In the type "1", we'll need to generate numbers, until we reach a number which isn't in the array already. Same methodology.

Note : If you don't want your generator to generate the same test case every time (which is obvious), srand(time(NULL)) ; is to be used. Setting random seed, initiated the random function differently, because of which it generates different series of numbers. Here's the full code of the generator :

Code

Now, the Brute Force isn't actually useful in this context. It's, as the name suggests, is a brute force solution of the same problem.

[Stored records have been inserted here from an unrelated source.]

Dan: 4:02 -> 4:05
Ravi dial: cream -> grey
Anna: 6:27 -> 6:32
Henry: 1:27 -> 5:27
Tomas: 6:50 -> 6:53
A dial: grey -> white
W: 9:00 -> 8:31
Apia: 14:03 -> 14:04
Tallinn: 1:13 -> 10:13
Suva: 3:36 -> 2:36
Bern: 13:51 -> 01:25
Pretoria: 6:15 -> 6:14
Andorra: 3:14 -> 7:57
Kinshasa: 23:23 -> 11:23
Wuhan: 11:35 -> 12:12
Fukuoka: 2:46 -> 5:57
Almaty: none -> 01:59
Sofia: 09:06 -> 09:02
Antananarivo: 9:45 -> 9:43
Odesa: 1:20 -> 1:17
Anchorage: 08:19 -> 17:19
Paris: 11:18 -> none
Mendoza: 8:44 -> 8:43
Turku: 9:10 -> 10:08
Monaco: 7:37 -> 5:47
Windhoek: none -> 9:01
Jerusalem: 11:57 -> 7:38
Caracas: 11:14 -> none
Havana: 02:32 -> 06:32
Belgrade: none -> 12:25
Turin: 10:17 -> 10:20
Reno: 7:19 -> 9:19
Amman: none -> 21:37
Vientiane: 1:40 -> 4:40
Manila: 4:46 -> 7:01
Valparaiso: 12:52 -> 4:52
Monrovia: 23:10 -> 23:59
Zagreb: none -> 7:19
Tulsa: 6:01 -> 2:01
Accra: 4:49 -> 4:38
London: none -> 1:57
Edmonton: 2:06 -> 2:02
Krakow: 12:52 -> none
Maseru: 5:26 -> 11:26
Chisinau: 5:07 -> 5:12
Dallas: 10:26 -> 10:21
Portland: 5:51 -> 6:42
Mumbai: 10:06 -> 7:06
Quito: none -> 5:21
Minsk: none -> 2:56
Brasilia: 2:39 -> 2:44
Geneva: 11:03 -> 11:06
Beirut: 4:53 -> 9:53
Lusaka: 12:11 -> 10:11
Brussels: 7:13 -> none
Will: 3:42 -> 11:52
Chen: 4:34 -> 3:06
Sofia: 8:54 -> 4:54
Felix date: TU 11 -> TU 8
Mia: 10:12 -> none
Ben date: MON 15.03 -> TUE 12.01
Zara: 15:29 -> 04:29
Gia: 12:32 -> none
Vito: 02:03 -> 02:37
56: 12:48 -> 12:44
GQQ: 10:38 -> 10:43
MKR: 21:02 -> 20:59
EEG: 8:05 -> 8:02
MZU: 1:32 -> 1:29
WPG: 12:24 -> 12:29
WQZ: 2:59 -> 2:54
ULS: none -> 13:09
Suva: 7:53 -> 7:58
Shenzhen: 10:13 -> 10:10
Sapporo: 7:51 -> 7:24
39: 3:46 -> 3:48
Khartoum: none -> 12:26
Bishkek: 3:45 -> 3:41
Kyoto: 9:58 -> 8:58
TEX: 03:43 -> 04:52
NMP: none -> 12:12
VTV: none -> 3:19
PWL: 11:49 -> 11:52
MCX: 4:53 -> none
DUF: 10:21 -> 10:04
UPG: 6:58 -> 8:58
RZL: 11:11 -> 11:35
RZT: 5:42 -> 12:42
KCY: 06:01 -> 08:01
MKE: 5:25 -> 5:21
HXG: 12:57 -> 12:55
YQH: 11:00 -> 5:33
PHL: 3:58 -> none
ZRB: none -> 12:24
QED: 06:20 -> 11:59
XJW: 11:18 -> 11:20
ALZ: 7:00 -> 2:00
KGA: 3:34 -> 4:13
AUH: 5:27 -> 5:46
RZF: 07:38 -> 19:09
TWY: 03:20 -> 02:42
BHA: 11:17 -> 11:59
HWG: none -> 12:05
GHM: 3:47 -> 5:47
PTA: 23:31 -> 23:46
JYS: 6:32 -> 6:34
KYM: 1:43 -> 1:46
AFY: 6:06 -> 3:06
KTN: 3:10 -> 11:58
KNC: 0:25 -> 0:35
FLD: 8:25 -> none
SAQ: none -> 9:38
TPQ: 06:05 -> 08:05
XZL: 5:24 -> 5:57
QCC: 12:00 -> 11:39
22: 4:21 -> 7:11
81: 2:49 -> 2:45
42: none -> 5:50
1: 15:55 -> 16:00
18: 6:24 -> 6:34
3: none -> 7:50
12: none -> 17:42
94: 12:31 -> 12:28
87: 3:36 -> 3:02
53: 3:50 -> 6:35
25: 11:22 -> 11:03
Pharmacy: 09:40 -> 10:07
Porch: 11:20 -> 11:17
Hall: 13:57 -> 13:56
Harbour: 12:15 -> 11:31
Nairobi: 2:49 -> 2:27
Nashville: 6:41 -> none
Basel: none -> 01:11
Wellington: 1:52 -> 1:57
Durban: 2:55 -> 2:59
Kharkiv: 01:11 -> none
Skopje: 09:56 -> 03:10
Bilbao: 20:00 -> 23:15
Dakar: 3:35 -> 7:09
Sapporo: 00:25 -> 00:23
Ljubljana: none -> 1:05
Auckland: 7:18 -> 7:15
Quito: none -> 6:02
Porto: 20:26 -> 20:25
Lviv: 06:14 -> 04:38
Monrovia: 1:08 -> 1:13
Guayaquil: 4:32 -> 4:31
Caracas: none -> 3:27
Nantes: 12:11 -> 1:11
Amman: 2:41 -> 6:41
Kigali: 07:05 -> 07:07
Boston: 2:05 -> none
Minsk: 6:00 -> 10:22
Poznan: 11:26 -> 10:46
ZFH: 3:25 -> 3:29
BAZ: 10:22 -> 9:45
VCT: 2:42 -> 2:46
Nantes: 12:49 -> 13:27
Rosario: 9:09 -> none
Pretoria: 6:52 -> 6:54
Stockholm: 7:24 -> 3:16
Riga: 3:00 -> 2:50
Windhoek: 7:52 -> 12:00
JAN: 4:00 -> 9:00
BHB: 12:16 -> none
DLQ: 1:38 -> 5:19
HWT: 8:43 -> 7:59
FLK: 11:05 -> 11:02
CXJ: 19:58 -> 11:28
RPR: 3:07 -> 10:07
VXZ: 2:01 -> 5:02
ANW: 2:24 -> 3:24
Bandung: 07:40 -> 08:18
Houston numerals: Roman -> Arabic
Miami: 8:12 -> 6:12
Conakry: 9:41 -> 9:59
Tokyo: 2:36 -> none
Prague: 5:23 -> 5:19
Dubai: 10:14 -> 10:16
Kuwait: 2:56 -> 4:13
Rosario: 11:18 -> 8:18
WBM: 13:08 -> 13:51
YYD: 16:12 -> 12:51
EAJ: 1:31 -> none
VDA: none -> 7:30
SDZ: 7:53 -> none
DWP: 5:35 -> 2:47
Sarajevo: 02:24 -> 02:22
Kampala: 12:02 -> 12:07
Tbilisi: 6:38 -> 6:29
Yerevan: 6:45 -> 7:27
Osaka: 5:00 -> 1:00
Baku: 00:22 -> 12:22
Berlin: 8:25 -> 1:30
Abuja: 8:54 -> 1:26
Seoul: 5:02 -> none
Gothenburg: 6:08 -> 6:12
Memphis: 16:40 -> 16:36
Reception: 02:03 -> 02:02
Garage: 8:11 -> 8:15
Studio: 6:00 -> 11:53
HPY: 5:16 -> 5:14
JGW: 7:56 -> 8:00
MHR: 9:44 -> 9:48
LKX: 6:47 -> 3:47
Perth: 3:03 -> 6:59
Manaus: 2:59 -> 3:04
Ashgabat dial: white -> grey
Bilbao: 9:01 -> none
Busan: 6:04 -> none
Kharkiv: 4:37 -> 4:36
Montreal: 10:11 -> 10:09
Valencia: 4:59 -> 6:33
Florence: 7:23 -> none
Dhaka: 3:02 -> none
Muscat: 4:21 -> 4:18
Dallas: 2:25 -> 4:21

So, just to show you, I made a submission where it TLE'd here.

Now the in the case of windows, you can create a .cmd file, to create a program that : generates a test case, saves in a text file, uses the same text file to run on the normal solution and the brute forces solution, captures their output in two different text files, and compares these text files.

Here's the code for this:

GeneratorTrashProblem.exe > generatorTrashProblem.txt 
(TrashProblemBrute.exe < generatorTrashProblem.txt) > BruteResult.txt
(TrashProblem.exe < generatorTrashProblem.txt) > NormalResult.txt
fc BruteResult.txt NormalResult.txt

Remember, that it can be improved by adding a loop, and testing until the outputs aren't same. I am lazy, so please help me by telling me how to do those.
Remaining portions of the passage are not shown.